▶ **Directions**: Copy out the records again. Change nothing.

▶ **Material for this exercise**:
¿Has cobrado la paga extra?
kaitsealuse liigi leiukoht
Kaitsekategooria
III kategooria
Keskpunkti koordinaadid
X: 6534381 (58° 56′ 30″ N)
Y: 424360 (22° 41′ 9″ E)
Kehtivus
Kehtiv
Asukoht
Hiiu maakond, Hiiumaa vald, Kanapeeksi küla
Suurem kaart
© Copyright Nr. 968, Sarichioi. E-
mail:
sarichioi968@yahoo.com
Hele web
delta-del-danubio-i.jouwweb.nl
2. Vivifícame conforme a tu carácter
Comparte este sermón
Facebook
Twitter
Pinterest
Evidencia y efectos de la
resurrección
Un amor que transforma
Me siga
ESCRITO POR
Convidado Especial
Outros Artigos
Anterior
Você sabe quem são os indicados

▶ **Solution for this exercise**:
¿Has cobrado la paga extra?
kaitsealuse liigi leiukoht
Kaitsekategooria
III kategooria
Keskpunkti koordinaadid
X: 6534381 (58° 56′ 30″ N)
Y: 424360 (22° 41′ 9″ E)
Kehtivus
Kehtiv
Asukoht
Hiiu maakond, Hiiumaa vald, Kanapeeksi küla
Suurem kaart
© Copyright Nr. 968, Sarichioi. E-
mail:
sarichioi968@yahoo.com
Hele web
delta-del-danubio-i.jouwweb.nl
2. Vivifícame conforme a tu carácter
Comparte este sermón
Facebook
Twitter
Pinterest
Evidencia y efectos de la
resurrección
Un amor que transforma
Me siga
ESCRITO POR
Convidado Especial
Outros Artigos
Anterior
Você sabe quem são os indicados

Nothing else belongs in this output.